Transition from liquid to solid does not have to take place first in the heat exchanger 72, but possibly also on the way through the line system 71 between the component to be cooled and the heat exchanger 72.

The quasi-carrier used as the primary cooling medium 73-1, which is typically constantly in liquid form, may be, for example, an oil or alternatively water. For the exemplary case in which the component to be cooled is the stator 120, a coolant 73 should be used which is non-conductive, in which case oil would be preferable as the primary cooling medium 73-1.

For example, paraffin may be used as the secondary cooling medium 73-2, which when heated carries out the phase transition from solid to liquid. Preferably, the paraffin is in a plurality of small balls 73 -2a with diameters of, for example. L-ΙΟμιη before, which in each case as shown in FIG 3 by a surfactant 73 -2b are sheathed, wherein the secondary cooling medium 73-2 total, for example, a weight fraction of 10-40% of the coolant 73 can make up. The optional

Surfactant sheathing 73 -2b causes the paraffin spheres 73-2a to not agglomerate with each other, so that the process is reversible. remains flexible and the so-designed coolant 73 can be repeatedly performed in a circuit between the heat exchanger 72 and the component to be cooled, wherein the secondary cooling medium 73-2 performs phase transitions from solid to liquid and liquid to solid in each circulation.

Suitable surfactants are commercially available surfactants, for example so-called "Tween40" or else "Tween 60", if appropriate mixed with so-called "SpanöO", but other surfactants would also be suitable.

The cooling method used can therefore be summarized in such a way that for cooling the component to be cooled, for example for cooling the stator 120, with the coolant 73 comprising the primary 73-1 and the secondary cooling medium 73-2 in a basic process comprising three steps in the first

Step the coolant 73 is performed with the solid state secondary cooling medium 73-2 to the component to be cooled, in the second step, the coolant 73 and with it the secondary cooling medium 73-2 absorbs heat from the component to be cooled, and whereby the secondary cooling medium 73-2 goes into a liquid state, and in the third step, the coolant 73 is guided away with the liquid state located in the secondary cooling medium 73-2 away from the component to be cooled.

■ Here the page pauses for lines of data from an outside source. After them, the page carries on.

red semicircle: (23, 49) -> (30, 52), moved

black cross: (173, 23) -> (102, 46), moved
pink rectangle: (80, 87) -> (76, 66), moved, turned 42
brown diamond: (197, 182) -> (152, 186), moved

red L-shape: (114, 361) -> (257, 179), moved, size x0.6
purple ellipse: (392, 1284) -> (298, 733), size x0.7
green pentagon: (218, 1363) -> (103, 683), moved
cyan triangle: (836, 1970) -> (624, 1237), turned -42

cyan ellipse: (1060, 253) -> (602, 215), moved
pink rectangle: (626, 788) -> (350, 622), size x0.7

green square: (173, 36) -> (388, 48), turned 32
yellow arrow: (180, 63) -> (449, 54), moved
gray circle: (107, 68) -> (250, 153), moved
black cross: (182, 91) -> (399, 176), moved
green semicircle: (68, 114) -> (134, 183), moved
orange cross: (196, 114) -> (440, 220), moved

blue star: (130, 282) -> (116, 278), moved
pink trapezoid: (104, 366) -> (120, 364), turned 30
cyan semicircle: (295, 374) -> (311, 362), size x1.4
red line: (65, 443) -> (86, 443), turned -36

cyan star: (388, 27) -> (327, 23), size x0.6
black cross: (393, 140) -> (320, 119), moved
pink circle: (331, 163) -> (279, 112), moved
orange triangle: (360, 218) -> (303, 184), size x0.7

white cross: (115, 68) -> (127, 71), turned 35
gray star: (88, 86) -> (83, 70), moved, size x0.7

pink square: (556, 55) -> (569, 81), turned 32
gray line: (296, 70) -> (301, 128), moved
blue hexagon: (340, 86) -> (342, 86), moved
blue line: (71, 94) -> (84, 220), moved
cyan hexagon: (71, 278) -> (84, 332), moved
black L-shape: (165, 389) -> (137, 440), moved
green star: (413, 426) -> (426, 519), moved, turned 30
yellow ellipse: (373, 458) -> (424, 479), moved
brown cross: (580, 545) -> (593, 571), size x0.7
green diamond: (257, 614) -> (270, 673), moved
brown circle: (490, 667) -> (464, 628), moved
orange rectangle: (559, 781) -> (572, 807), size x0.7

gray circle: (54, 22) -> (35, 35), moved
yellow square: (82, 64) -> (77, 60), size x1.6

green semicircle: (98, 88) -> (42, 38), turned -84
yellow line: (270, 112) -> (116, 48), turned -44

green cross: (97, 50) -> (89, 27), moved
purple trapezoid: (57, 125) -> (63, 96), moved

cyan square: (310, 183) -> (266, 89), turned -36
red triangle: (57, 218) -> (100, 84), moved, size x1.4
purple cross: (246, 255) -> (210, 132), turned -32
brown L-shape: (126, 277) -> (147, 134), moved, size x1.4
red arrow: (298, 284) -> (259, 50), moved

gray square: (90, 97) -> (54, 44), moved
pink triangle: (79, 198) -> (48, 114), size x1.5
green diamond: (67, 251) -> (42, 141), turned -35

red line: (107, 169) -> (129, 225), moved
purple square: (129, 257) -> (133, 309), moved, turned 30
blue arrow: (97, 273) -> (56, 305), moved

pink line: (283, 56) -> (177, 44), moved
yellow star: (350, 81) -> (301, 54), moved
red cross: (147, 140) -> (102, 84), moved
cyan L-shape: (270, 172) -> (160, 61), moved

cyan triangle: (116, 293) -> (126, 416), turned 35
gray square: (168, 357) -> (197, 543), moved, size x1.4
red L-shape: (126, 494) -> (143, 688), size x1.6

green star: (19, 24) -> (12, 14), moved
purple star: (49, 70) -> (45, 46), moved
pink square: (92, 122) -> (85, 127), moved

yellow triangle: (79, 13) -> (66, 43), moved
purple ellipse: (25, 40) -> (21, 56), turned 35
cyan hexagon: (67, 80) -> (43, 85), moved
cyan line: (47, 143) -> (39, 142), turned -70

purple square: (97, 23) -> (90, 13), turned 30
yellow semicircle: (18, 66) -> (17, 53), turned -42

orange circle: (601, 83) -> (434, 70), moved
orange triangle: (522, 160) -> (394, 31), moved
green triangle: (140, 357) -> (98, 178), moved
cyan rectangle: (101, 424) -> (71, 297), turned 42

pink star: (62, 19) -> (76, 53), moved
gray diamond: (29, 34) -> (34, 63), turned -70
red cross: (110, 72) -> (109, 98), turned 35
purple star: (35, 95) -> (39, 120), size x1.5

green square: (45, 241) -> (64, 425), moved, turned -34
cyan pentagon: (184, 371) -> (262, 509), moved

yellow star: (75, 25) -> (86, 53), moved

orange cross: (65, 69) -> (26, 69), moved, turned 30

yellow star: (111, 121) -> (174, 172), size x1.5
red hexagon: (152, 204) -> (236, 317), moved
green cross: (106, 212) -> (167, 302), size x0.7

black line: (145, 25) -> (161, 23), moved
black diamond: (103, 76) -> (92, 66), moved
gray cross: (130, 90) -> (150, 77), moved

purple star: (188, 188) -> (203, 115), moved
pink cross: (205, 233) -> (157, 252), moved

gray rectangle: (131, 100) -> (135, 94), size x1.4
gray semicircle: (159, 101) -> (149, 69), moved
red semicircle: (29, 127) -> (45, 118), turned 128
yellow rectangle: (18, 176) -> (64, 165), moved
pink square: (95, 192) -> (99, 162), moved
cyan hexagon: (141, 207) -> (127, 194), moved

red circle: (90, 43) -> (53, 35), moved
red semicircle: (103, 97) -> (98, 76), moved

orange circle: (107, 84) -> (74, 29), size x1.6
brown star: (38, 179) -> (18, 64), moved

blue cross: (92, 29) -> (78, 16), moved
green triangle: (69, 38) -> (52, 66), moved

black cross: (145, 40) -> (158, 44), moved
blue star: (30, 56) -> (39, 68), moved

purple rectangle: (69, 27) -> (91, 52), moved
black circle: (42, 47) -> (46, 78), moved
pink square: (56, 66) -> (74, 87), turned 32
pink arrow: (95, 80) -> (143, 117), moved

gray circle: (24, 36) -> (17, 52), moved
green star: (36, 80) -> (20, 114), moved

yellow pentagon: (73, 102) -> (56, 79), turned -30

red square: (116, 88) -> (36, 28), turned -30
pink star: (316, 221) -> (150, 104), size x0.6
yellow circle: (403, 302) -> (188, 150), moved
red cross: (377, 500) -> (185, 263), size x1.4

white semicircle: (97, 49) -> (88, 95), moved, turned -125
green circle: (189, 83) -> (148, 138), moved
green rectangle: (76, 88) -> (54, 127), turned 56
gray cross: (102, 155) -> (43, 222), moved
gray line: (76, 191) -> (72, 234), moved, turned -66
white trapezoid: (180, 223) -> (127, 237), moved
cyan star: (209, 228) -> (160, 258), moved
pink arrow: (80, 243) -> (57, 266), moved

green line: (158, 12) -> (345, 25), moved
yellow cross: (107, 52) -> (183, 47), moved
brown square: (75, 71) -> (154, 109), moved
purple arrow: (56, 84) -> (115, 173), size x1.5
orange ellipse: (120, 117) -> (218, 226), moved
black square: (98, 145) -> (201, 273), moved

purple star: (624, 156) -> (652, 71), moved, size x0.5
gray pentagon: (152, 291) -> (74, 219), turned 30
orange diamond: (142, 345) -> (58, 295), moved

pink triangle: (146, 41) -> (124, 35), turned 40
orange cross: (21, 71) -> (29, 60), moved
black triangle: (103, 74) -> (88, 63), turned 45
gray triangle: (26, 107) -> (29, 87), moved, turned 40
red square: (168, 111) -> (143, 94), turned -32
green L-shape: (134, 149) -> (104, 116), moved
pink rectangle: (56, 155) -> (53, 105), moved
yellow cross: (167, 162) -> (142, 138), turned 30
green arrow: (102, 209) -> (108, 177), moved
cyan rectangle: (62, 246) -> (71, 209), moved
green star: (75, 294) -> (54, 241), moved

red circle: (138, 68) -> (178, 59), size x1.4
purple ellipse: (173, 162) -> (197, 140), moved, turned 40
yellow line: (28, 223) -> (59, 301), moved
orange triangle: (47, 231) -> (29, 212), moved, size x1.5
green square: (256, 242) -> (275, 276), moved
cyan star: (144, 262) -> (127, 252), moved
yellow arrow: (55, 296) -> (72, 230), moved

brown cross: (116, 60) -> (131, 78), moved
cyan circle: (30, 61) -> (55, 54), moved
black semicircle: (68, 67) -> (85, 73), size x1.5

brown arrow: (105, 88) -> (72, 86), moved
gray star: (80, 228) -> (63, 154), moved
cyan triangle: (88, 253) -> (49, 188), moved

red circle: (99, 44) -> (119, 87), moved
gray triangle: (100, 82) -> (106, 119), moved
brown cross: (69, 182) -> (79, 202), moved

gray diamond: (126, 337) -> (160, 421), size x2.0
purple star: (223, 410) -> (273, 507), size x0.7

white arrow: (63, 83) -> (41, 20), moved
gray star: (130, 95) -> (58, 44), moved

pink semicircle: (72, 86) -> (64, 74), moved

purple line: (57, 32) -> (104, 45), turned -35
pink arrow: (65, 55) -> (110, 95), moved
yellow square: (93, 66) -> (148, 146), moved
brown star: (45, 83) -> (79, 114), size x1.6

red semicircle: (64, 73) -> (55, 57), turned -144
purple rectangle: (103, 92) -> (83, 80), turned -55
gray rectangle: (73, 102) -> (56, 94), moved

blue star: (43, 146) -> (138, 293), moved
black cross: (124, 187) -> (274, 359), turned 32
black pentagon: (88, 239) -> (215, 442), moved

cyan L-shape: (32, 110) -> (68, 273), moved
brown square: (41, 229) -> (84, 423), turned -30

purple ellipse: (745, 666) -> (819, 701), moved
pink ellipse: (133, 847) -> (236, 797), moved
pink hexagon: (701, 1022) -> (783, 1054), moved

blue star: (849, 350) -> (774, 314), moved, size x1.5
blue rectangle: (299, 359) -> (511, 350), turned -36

Preferably, the coolant 73 circulates in a circuit. This is followed by a fourth step in the basic process, in which the coolant 73 guided away from the component to be cooled releases heat with the secondary cooling medium 73-2 still in the liquid state at a heat exchanging device 72, for example at the heat exchanger. so that the secondary cooling medium 73-2 reverts to the solid state. After this fourth step, the basic process with the first, the second and the third step can be executed again.

Alternatively, the coolant 73 could be drained from the cooling system 70 after the third step. It should be noted that the various connections of the controller / controller 40 with the different components of the drive system 1 are not shown for clarity. However, it follows from the respective context that and how the control / control 40 must be connected to the respective component. For example. For example, the controller 40 is connected to the battery 310 at least via a data connection to determine its state of charge. Likewise, the controller / controller 40 must be connected to the power supply 30 in a corresponding manner in order to be able to adjust the electric current which is supplied to the electric motor 100, in order to ultimately adjust the propeller 10 in the desired manner to produce a specific propulsion, and to confirm, on the other hand, the switches 31, 32 so that the flow of electrical energy is also adjusted within the power supply 30.

reference numeral

1 hybrid electric drive system

10 propellers

20 drive

100 electric machine, electric motor

130 wave

110 rotor

111 permanent magnet

120 stator

121 stator winding system

60 power electronics

30 electrical power supply

40 control / control

310 battery

200 electric machine, generator

210 rotor

211 permanent magnets

220 stator

221 stator winding system

230 wave

50 combustion engine

31 switches

32 switches

70 cooling system

73 Coolant

71 pipe system

72 heat exchangers

73-1 primary cooling medium

73-2 secondary cooling medium

73-2a paraffin

73 -2b Surfactant coating

Claims

claims

1. Coolant (73) for cooling a component, in particular for cooling a component (120) of an electric drive system (1), wherein the coolant (73) comprises a primary, liquid cooling medium (73-1), which is a secondary cooling medium (73-2) is added in the solid state.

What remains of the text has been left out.